Excellence Expérience Client vous propose la traduction d'un article paru le 29 avril dernier dans The Fashion Law (TFL) et intitulé "les 7 règles pour redéfinir le business modèle du luxe après la pandémie". La version anglaise est ici.

© Nathan Van Egmond for Unsplash

Règle 1: Développer l'agilité "Perturber" est un terme galvaudé qui signifie jeter dans le désordre ou détruire une structure. Selon les experts, les marques doivent être dans un état de perturbation relativement constant ou périr. L'incapacité de Kodak d'accepter la perturbation et à innover à l'ère de la photo numérique sont connues. Le fait est que Kodak a inventé le premier appareil photo numérique en 1975. Mais la firme n'a pas réussi à développer cette activité numérique par crainte de nuire à son activité principale. Or, il n'y avait rien à détruire. Il y avait au contraire quelque chose à construire, en parallèle. Il en va de même pour Blockbuster. Blockbuster avait une technologie de streaming vidéo, mais ni le courage ni l'agilité pour la mettre en œuvre. Ce dont toutes les entreprises ont vraiment besoin maintenant, c'est d'être agiles. L'agilité est la capacité d'une organisation à détecter, anticiper et répondre efficacement aux changements constants qui se produisent ou sont susceptibles de se produire. Les caméras et les vidéothèques ont mis des années à disparaitre. Kodak et Blockbuster, si elles avaient été des organisations agiles, avaient eu amplement le temps de mettre en place des stratégies alternatives en laissant le marché déterminer le gagnant. L'agilité est souvent plus évolutive que révolutionnaire par nature. Cependant, tout comme avec une équipe sportive d'élite, l'agilité nécessite beaucoup de courage, d'expertise, de ressources, de coordination et une exécution rapide et brillante. Comme nous le verrons d'après les règles ci-dessous, les modèles commerciaux agiles font évoluer en permanence et rapidement les structures et attributs critiques qui les aident à survivre et à prospérer en terrain accidenté.


Règle 2: des pipelines à coût fixe aux écosystèmes à coût variable L'année 2020 est une période de survie pour de nombreuses entreprises. Malheureusement, même si nous vivons maintenant dans un monde numérique, la plupart des marques de produits et services de luxe fonctionnent comme des pipelines de l'ère industrielle avec des processus linéaires rigides et des coûts fixes élevés.

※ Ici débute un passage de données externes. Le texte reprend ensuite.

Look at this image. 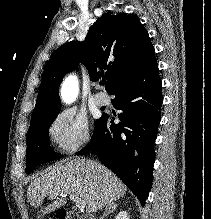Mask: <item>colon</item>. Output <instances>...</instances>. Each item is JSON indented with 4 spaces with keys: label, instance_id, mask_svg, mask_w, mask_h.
<instances>
[{
    "label": "colon",
    "instance_id": "5ec220e1",
    "mask_svg": "<svg viewBox=\"0 0 211 219\" xmlns=\"http://www.w3.org/2000/svg\"><path fill=\"white\" fill-rule=\"evenodd\" d=\"M57 219H70V213L66 210H59L56 215ZM73 219V218H72Z\"/></svg>",
    "mask_w": 211,
    "mask_h": 219
}]
</instances>
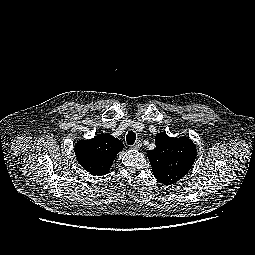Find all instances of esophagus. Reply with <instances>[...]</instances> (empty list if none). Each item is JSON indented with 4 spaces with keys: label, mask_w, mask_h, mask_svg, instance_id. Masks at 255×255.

Aujourd'hui, de nombreuses marques ont appris que ce modèle daté doit évoluer vers un écosystème à coût essentiellement variable. Par exemple, les dirigeants doivent savoir qu'à moins qu'ils ne soient essentiels et rentables, les entreprises ne devraient pas posséder ou louer beaucoup de biens immobiliers. C'est cher et ça pompe de l'argent. Les marques découvrent que de nombreuses personnes peuvent optimiser le travail à domicile et au bureau. Les bureaux fixes et autres espaces, ainsi que leurs coûts de maintenance annuels élevés, peuvent être considérablement réduits. De plus, alors que certaines marques de luxe estiment qu'elles ont besoin d'être verticalement intégrées pour contrôler la qualité et la relation client, il existe de nombreuses opportunités dans l'économie numérique actuelle pour externaliser certains processus à des partenaires spécialisés de premier plan. La production de téléphones Apple est sous-traitée à un écosystème de partenaires de production qui répondent à des normes de qualité strictes. Sur le plan commercial, Apple combine les magasins avec des clients à distance ou à domicile, avec une qualité de travail et de vie associée plus élevée.

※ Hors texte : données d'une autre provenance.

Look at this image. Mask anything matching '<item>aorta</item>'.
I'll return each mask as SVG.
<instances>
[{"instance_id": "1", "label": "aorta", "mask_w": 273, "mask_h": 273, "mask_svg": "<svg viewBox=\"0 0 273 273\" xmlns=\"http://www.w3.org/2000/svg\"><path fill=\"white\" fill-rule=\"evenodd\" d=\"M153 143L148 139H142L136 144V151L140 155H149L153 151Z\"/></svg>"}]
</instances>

Règle 3: Les collaborateurs d'abord Mettre les clients au premier plan a toujours été un bon slogan, mais les cultures d'entreprise légendaires et les plus performantes telles que celles du Four Seasons ou du Ritz-Carlton, prennent toujours soin des collaborateurs en premier. Toute marque, pour réaliser son objectif, doit d'abord construire un climat moral élevé et des valeurs partagées en tant que postes de guidage pour tous les collaborateurs , internes et externes, et les vivre quotidiennement. Même dans un environnement numérique, ceux-ci doivent se sentir soignés et valorisés. Ils doivent avoir accès à l'éducation et à l'apprentissage en continu dans les compétences essentielles qui stimulent leur domaine d'expertise. Plus important encore, les collaborateurs doivent apprendre, pratiquer et maîtriser les compétences d'intelligence émotionnelle qui favorisent une profonde empathie, la fiabilité et la générosité. Par conséquent, ils se tiennent mutuellement responsables de la satisfaction des clients. Sans le slogan «Collaborateurs-d'abord», il ne sera jamais possible de prendre soin des clients.

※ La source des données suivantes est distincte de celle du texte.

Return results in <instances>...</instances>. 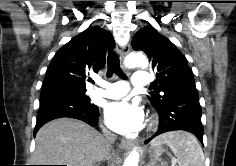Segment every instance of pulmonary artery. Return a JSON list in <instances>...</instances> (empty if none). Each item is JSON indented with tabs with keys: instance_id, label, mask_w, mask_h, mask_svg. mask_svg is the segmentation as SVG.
Instances as JSON below:
<instances>
[{
	"instance_id": "pulmonary-artery-1",
	"label": "pulmonary artery",
	"mask_w": 236,
	"mask_h": 166,
	"mask_svg": "<svg viewBox=\"0 0 236 166\" xmlns=\"http://www.w3.org/2000/svg\"><path fill=\"white\" fill-rule=\"evenodd\" d=\"M150 82V75L146 71L138 70L134 73L132 78V85L137 88H143L148 86ZM129 91V85L125 81H116L113 83H109L105 86L103 90H96L94 93L110 98V99H118L127 94Z\"/></svg>"
}]
</instances>
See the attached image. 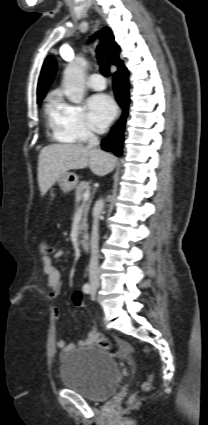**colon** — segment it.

Règle 4: Adieu les silos bureaucratiques. Vive les équipes hybrides collaboratives ! Il a souvent fallu cette pandémie pour que la production, la technologie, les finances, le commerce électronique, les ressources humaines, les ventes et le marketing s'alignent et se coordonnent pour survivre. Pour être efficaces, les marques doivent se réorganiser en équipes de projet formées d'experts ayant la capacité d'innover et de créer des solutions agiles aux problèmes les plus critiques. Les marques devront optimiser le travail des experts internes avec celui des experts externes. La création et la maintenance d'un réseau d'experts externes de premier plan à la demande seront une tâche critique pour l'entreprise. L'activation d'équipes hybrides de réponse rapide, agiles et courageuses, qui non seulement apportent une expertise de premier ordre, mais aussi l'intelligence émotionnelle pour coopérer efficacement sera une exigence non négociable.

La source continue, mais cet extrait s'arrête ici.